Secondo la stessa logica si dovrebbe incoraggiare la decrescita dei sistemi di trasporto più costosi in termini di risorse, su tutti automobile e motociclette, ma anche aerei, a favore di sistemi di trasporto meno costosi, la bicicletta su tutti (vedi anche la pagina sui costi energetici) ma anche i trasporti pubblici.
Purtroppo in un mondo dominato dal mito della crescita a qualsiasi costo avviene esattamente il contrario: si privilegiano i mezzi di trasporto più costosi perché fanno crescere il PIL, e per lo stesso motivo si privilegia un'alimentazione a base di carne rispetto alla più economica alimentazione vegetariana. Qui il mito della crescita si fonde con quello degli stili di vita lussuosi. Si preferisce usare l'auto e mangiare carne proprio perché essendo costosi sono visti come simbolo di ricchezza e di lusso!
La follia di fondo di questa religione del PIL o GNP può essere paragonata a quella della corsa dei lemming, i piccoli roditori scandinavi che secondo una leggenda scientifica si lancerebbero periodicamente in una folle corsa destinata a concludersi precipitando in mare in uno spettacolare suicidio di massa.
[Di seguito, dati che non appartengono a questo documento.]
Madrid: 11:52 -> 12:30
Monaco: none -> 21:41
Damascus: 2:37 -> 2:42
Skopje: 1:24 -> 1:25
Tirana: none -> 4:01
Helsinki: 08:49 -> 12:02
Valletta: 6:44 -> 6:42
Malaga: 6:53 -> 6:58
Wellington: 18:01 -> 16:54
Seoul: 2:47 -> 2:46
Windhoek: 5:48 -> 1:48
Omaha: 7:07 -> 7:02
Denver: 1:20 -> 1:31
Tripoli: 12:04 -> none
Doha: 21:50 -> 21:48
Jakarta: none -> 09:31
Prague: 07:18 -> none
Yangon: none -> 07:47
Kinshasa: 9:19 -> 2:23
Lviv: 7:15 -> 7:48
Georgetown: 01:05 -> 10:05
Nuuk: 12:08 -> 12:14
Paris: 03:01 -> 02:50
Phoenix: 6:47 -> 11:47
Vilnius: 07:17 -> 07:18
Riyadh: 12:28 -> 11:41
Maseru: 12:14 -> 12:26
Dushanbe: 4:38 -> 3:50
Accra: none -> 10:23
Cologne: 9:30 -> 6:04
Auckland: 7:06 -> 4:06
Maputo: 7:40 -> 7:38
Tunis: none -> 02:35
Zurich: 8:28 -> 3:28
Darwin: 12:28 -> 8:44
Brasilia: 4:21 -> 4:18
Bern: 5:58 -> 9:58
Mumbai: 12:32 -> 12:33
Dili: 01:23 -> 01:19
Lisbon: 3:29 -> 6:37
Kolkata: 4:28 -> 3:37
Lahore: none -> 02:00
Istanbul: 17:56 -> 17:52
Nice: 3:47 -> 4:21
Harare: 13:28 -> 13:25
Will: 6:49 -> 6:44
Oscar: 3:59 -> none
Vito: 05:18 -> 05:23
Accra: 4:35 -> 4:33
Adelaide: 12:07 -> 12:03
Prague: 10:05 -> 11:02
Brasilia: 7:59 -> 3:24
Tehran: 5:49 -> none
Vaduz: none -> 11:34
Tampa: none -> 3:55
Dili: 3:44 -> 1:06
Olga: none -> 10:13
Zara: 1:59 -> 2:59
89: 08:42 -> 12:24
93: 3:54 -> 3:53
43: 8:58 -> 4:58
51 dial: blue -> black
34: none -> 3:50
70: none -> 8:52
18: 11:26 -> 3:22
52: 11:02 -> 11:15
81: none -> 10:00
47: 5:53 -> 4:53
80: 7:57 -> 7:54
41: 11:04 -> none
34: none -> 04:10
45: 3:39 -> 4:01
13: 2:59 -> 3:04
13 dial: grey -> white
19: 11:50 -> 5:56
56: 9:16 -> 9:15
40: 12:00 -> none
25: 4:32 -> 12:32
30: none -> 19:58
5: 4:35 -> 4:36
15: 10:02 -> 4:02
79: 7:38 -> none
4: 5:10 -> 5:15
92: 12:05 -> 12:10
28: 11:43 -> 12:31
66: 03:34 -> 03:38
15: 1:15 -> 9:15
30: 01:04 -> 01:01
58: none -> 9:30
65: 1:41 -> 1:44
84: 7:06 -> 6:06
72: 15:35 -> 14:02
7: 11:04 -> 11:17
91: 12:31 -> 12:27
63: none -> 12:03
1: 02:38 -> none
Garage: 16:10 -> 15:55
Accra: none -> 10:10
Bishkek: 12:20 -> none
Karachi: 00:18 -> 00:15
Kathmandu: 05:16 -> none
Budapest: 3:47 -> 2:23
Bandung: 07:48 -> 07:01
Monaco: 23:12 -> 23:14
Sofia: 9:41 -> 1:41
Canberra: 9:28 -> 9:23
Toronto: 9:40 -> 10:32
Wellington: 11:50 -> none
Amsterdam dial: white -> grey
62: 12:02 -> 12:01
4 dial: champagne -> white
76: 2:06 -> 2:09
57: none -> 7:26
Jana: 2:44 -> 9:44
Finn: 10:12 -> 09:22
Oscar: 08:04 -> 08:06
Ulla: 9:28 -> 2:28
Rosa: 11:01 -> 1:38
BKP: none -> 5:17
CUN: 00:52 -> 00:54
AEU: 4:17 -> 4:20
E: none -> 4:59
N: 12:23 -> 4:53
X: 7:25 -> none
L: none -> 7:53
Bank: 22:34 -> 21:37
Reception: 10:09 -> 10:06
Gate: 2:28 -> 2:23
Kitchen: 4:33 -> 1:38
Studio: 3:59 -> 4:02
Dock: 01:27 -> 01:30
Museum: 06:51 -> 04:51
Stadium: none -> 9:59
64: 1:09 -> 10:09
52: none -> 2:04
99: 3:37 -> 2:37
I lemming corrono all'impazzata, ogni lemming non sa dove stia andando ma vede tutti gli altri lemming che corrono tutti nella stessa direzione e capisce una sola cosa, che deve correre anche lui, che non deve restare indietro, che deve stare al passo ... il tutto appunto senza sapere bene dove sia diretto, la corsa dei lemming è fine a se stessa.
Corsa folle eppure un lemming anticonformista o deviante che si ribellasse a questa follia cercando di rallentare o fermare la corsa rischierebbe solo di essere travolto e schiacciato dalla massa dei lemming lanciati nella loro folle corsa.